Andersherum stellt die Drohung mit dem Unterlassen einer rechtlich verbotenen Handlung keine Drohung mit einem empfindlichen Übel dar, da die Nichtvornahme einer verbotenen Handlung kein „Übel“ ist, sondern im Gegenteil das rechtlich gebotene Verhalten.Jäger, in: Amelung u. a. (Hrsg.), FS Krey, 2010, S. 194; Wessels/Hettinger/Engländer, BT 1, 47. Aufl. (2023), § 8 Rn. 372; aA Eidam, in: Matt/Renzikowski-StGB, 2. Aufl. (2020), § 240 Rn. 42 mit dem Hinweis darauf, dass § 240 StGB nicht nur die rechtlich anerkannte Freiheit schütze (s. → Rn. 5).
Umstritten ist die Fallgruppe der Drohung mit dem Unterlassen einer rechtlich nicht vorgeschriebenen Handlung unter Ausnutzung einer sozialen, institutionellen oder ökonomischen Machtposition.S. Hillenkamp/Cornelius, 40 Probleme aus dem Strafrecht – BT, 13. Aufl. (2020), 8. Problem, S. 45 ff.: s. hierzu auch die klausurmäßige Aufbereitung in Sebastian/Lorenz, ZJS 2017, 85 (98 f.).

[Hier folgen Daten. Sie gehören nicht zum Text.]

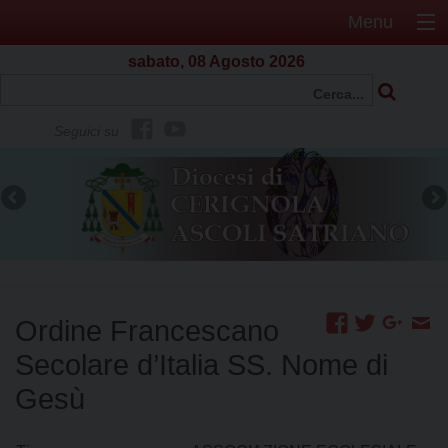
Menu
sabato, 08 Agosto 2026
f
Y
Seguici su
b
o
u
t
u
b
e
Ordine Francescano
Secolare d’Italia SS. Nome di
Gesù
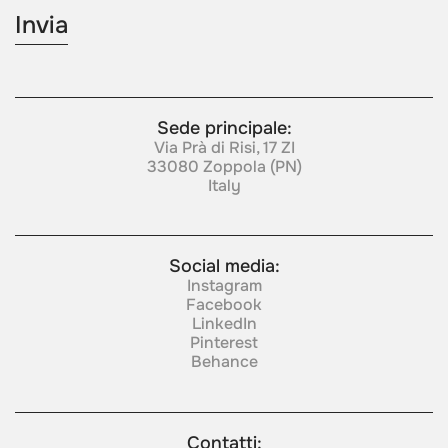
Sede principale:
Via Prà di Risi, 17 ZI
33080 Zoppola (PN)
Italy
Social media:
Instagram
Facebook
LinkedIn
Pinterest
Behance
Contatti:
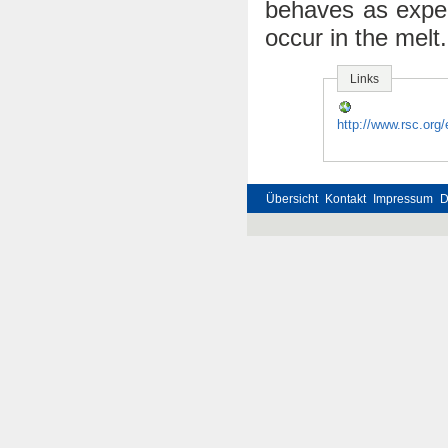
behaves as expec
occur in the melt.
Links
http://www.rsc.or
Übersicht
Kontakt
Impressum
D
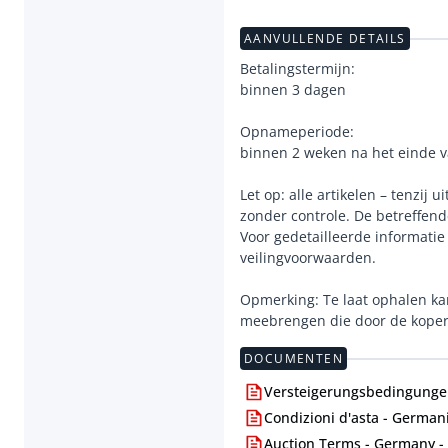
AANVULLENDE DETAILS
Betalingstermijn:
binnen 3 dagen
Opnameperiode:
binnen 2 weken na het einde v
Let op: alle artikelen – tenzij
zonder controle. De betreffend
Voor gedetailleerde informati
veilingvoorwaarden.
Opmerking: Te laat ophalen ka
meebrengen die door de kope
DOCUMENTEN
Versteigerungsbedingungen
Condizioni d'asta - Germani
Auction Terms - Germany -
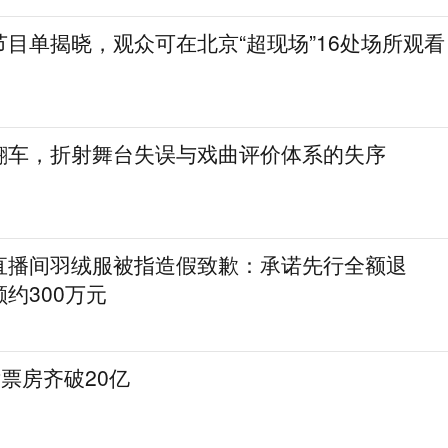
目单揭晓，观众可在北京“超现场”16处场所观看
翻车，折射舞台失误与戏曲评价体系的失序
直播间羽绒服被指造假致歉：承诺先行全额退
约300万元
片票房齐破20亿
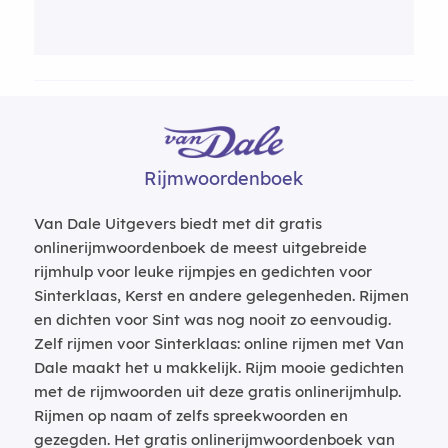
Rijmwoordenboek
Van Dale Uitgevers biedt met dit gratis
onlinerijmwoordenboek de meest uitgebreide
rijmhulp voor leuke rijmpjes en gedichten voor
Sinterklaas, Kerst en andere gelegenheden. Rijmen
en dichten voor Sint was nog nooit zo eenvoudig.
Zelf rijmen voor Sinterklaas: online rijmen met Van
Dale maakt het u makkelijk. Rijm mooie gedichten
met de rijmwoorden uit deze gratis onlinerijmhulp.
Rijmen op naam of zelfs spreekwoorden en
gezegden. Het gratis onlinerijmwoordenboek van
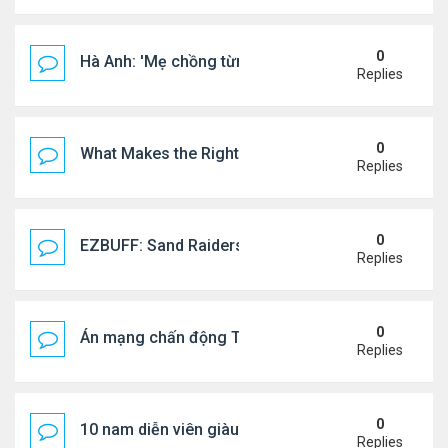
0
Hà Anh: 'Mẹ chồng từng ngạc nhiên vì tôi luôn trả ti
Replies
0
What Makes the Right Retail POS Matter?
Replies
0
EZBUFF: Sand Raiders of Sophie Farming Guide: B
Replies
0
Án mạng chấn động Thái lan: hai chị em người Nga b
Replies
0
10 nam diễn viên giàu nhất Trung Quốc 2026
Replies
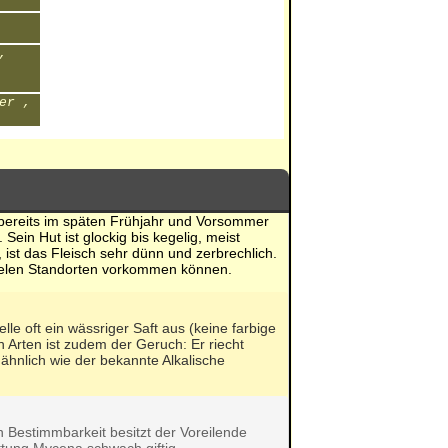
,
er ,
 bereits im späten Frühjahr und Vorsommer
in Hut ist glockig bis kegelig, meist
, ist das Fleisch sehr dünn und zerbrechlich.
 vielen Standorten vorkommen können.
lle oft ein wässriger Saft aus (keine farbige
 Arten ist zudem der Geruch: Er riecht
hnlich wie der bekannte Alkalische
 Bestimmbarkeit besitzt der Voreilende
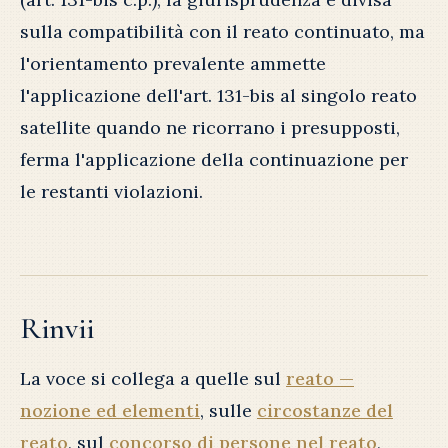
sulla compatibilità con il reato continuato, ma
l'orientamento prevalente ammette
l'applicazione dell'art. 131-bis al singolo reato
satellite quando ne ricorrano i presupposti,
ferma l'applicazione della continuazione per
le restanti violazioni.
Rinvii
La voce si collega a quelle sul
reato —
nozione ed elementi
, sulle
circostanze del
reato
, sul
concorso di persone nel reato
,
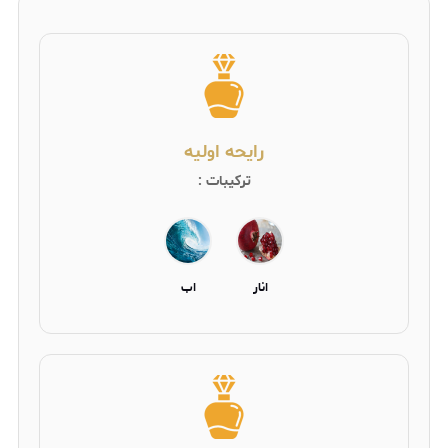
رایحه اولیه
ترکیبات :
انار
اب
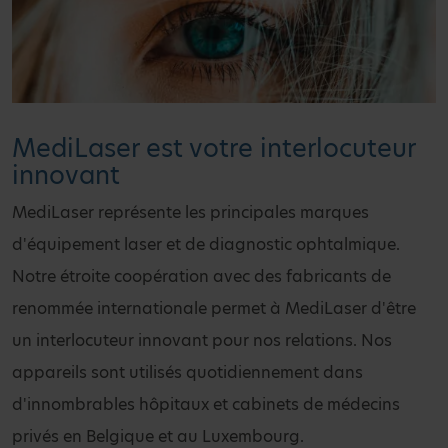
MediLaser est votre interlocuteur
innovant
MediLaser représente les principales marques
d'équipement laser et de diagnostic ophtalmique.
Notre étroite coopération avec des fabricants de
renommée internationale permet à MediLaser d'être
un interlocuteur innovant pour nos relations. Nos
appareils sont utilisés quotidiennement dans
d'innombrables hôpitaux et cabinets de médecins
privés en Belgique et au Luxembourg.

Beispiel (angelehnt an den sog. „Kaufhausdetektivfall“ – BGHSt 31, 195Hier zitiert nach BGH NJW 1983, 756.):
Die 20-jährige S möchte unbedingt Theaterautorin werden. In ganz Deutschland gibt es nur eine Universität, die den Studiengang „Szenisches Schreiben“ anbietet und dafür bis zu vier Studienplätze pro Jahr vergibt (es müssen nicht alle Plätze vergeben werden, es können auch weniger als vier Studierende zugelassen werden). Ein solches Studium ist zwar keine zwingende Voraussetzung für den Beruf einer Theaterautorin, und auch keine Garantie für späteren Erfolg, aber hilfreich, um wichtige Kontakte zu knüpfen und in der Szene Fuß zu fassen. Die Entscheidung über die Studienplatzvergabe erfolgt anhand der „künstlerischen Eignung“ der Bewerberinnen. Die Entscheidung hierüber, ebenso wie über die Anzahl der zugelassenen Studierenden (liegt im freien Ermessen des Leiters des Studiengangs P. Dieser wählt aus ca. 1.000 Bewerbungen die vier besten aus, darunter S, und lädt sie zum persönlichen Gespräch ein. In diesem sagt P zu S, ihre künstlerische Eignung gehe aus ihren Textproben eindeutig hervor, sie würde einen Platz aber trotzdem nur dann erhalten, wenn sie in Zukunft jeden Dienstag und Donnerstag seine Kinder von der Schule abholen, für diese Mittagessen kochen und sein Haus putzen würde. Weil S unbedingt Szenisches Schreiben studieren möchte, geht sie darauf ein und erhält den Studienplatz.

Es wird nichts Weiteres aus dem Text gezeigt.